The first step of the scientific method is observation. A researcher notices something in the natural world that prompts curiosity or raises a question. Some sources treat the formulation of a question as the formal first step, with observation as a precondition rather than a step in its own right, but both framings agree that scientific investigation begins with a researcher noticing something specific enough to be investigated systematically.

How many steps are in the scientific method?

The scientific method is typically taught as a sequence of six or seven steps, though the exact number varies by source. The most common breakdown is observation, question, hypothesis, experiment, data collection and analysis, conclusion, and communication and replication. Some sources combine the analysis step with the conclusion, while others separate communication from replication into two distinct steps. The substance is consistent across these variations.

What is a hypothesis in the scientific method?

A hypothesis is a specific, testable, falsifiable prediction that proposes an explanation for an observed phenomenon. A scientific hypothesis must make a clear prediction about a measurable outcome and must be capable of being disproven by evidence. The philosopher Karl Popper made falsifiability central to modern philosophy of science: a hypothesis that can't in principle be disproven isn't scientific, no matter how plausible it sounds. Strong hypotheses are grounded in prior knowledge and specify the conditions under which the prediction should hold. For sample hypotheses across disciplines, see our hypothesis examples article.

Why is the scientific method important?

The scientific method is important because it produces conclusions that are independent of the researcher's personal beliefs and that can be verified by other researchers. By requiring testable hypotheses, controlled experiments, transparent reporting, and replication, the method separates evidence-based knowledge from speculation, opinion, and unverified claims. The reliability of scientific findings depends on these constraints. Medical treatments, public policy decisions, engineering standards, and countless other consequential applications rest on knowledge produced through the scientific method.

Does the scientific method always follow the steps in order?

No. Real research rarely follows the steps in a clean linear sequence. Researchers often refine their hypotheses based on early results, run pilot studies that lead them to change the design, and revisit their observations after seeing the data. The steps describe the underlying logic of scientific inquiry, not a strict workflow. What matters is that the final published account of the research clearly identifies what was observed, what was hypothesized, what was tested, what was found, and what conclusions are justified by the evidence.

What is the difference between a hypothesis and a theory?

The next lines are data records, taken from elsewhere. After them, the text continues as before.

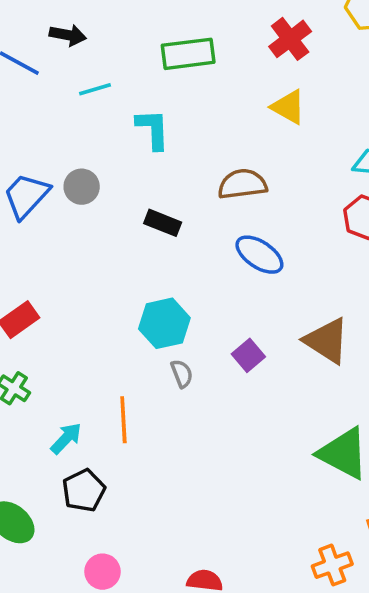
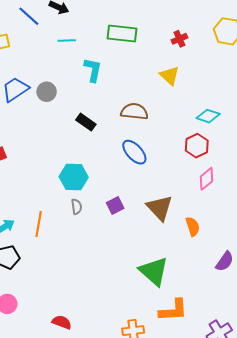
red cross: (290, 39) -> (179, 39), size x0.7

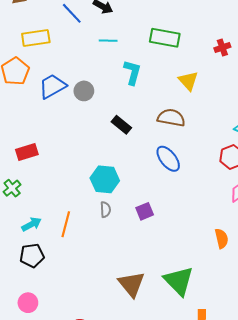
yellow triangle: (170, 76) -> (188, 81), moved
brown triangle: (160, 208) -> (132, 284), moved

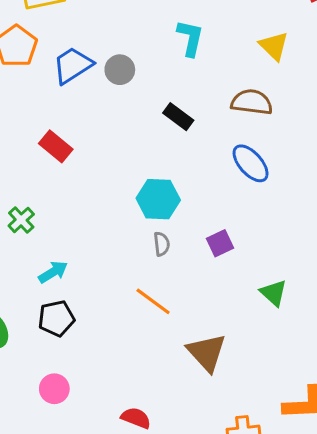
red rectangle: (27, 152) -> (56, 146), moved, turned 60
orange line: (66, 224) -> (153, 301), moved, turned -65
green triangle: (179, 281) -> (274, 293), moved, size x0.6

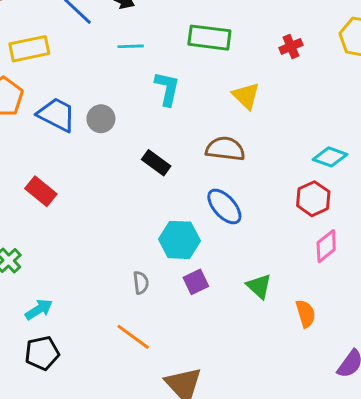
blue trapezoid: (73, 65) -> (57, 115), turned 60
cyan hexagon: (158, 199) -> (179, 240), moved
green triangle: (274, 293) -> (259, 286), moved

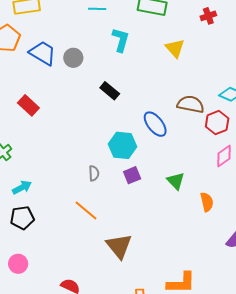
brown semicircle: (225, 149) -> (191, 104), moved

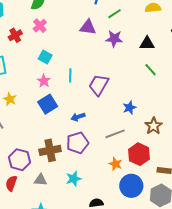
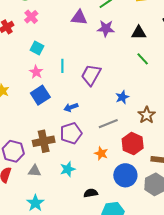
orange star: (115, 164) -> (101, 153), moved

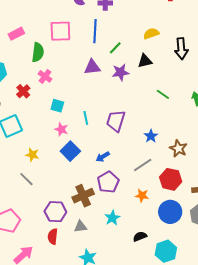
black triangle: (139, 33) -> (145, 61), moved

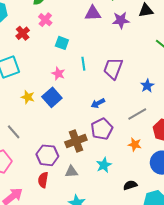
cyan square: (57, 106) -> (62, 43), moved
blue square: (70, 151) -> (52, 97), moved
gray line: (26, 179) -> (14, 132), moved

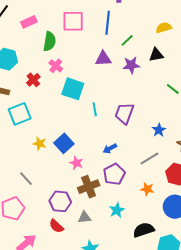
cyan square: (62, 43) -> (73, 89), size x1.6
pink star: (58, 74) -> (76, 163), moved
red semicircle: (43, 180) -> (56, 226), turned -56
black semicircle: (130, 185) -> (144, 230), size x1.5

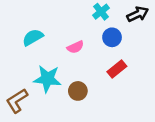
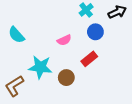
cyan semicircle: (33, 37) -> (16, 35), moved, turned -102
red rectangle: (117, 69) -> (89, 59), moved

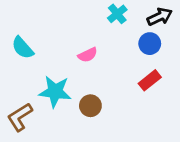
blue circle: (95, 32) -> (150, 44), moved
red rectangle: (89, 59) -> (150, 80), moved

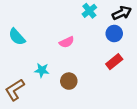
cyan star: (55, 92) -> (42, 70), size x0.6

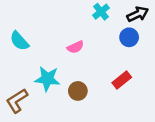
red rectangle: (114, 62) -> (122, 80), moved
cyan star: (42, 70) -> (47, 79), size x1.5

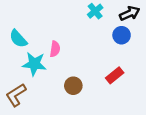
pink semicircle: (75, 47) -> (55, 49), moved, turned -56
cyan star: (47, 79) -> (34, 64), moved

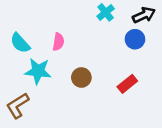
pink semicircle: (55, 49) -> (58, 42), moved
brown circle: (73, 86) -> (81, 77), moved

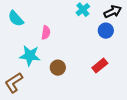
cyan semicircle: (20, 43) -> (16, 19), moved
brown circle: (81, 77) -> (58, 68), moved

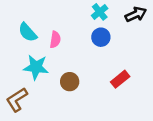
cyan semicircle: (16, 19) -> (28, 32), moved
blue circle: (106, 31) -> (101, 37), moved

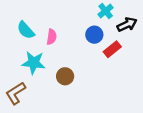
cyan cross: (100, 12) -> (106, 11), moved
black arrow: (136, 14) -> (127, 25), moved
red rectangle: (120, 79) -> (112, 49), moved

A hypothesis is a specific, testable prediction about a particular phenomenon. A theory is a broader, well-substantiated explanation that has been repeatedly tested and confirmed across many studies and observations. Theories explain hypotheses and predict new ones. In everyday language, theory is sometimes used to mean a guess or speculation, but in science the term has a much stronger meaning: a theory is a robust framework supported by extensive evidence. Examples include the theory of evolution, the germ theory of disease, and general relativity.

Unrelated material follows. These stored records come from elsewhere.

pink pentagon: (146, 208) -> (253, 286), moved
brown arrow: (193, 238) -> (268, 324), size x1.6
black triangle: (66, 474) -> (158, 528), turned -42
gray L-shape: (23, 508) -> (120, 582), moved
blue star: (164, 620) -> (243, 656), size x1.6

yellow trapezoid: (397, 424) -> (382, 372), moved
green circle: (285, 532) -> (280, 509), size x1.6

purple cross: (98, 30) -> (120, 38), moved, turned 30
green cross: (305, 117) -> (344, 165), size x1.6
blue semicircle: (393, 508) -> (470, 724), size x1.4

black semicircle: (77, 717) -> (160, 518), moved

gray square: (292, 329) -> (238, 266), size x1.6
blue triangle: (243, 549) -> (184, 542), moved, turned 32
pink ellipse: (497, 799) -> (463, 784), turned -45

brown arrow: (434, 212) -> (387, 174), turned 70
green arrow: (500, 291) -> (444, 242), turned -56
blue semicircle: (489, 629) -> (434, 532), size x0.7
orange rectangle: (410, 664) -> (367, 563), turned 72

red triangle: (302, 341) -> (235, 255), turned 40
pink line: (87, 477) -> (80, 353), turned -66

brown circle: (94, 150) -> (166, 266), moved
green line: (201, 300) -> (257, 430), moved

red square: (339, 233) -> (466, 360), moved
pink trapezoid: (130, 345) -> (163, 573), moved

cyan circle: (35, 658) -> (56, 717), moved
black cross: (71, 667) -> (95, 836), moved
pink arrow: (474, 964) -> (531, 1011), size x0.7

Can the scientific method prove something is true?

Not in an absolute sense. The scientific method produces the best-supported conclusion given the current evidence, but conclusions remain provisional. New evidence can revise or overturn established findings, and most major scientific advances have done exactly that. What the scientific method can do is rule out specific alternatives, quantify the strength of evidence for or against a hypothesis, and establish findings that replicate consistently across independent studies. Provisional conclusions can be highly reliable while remaining open to revision.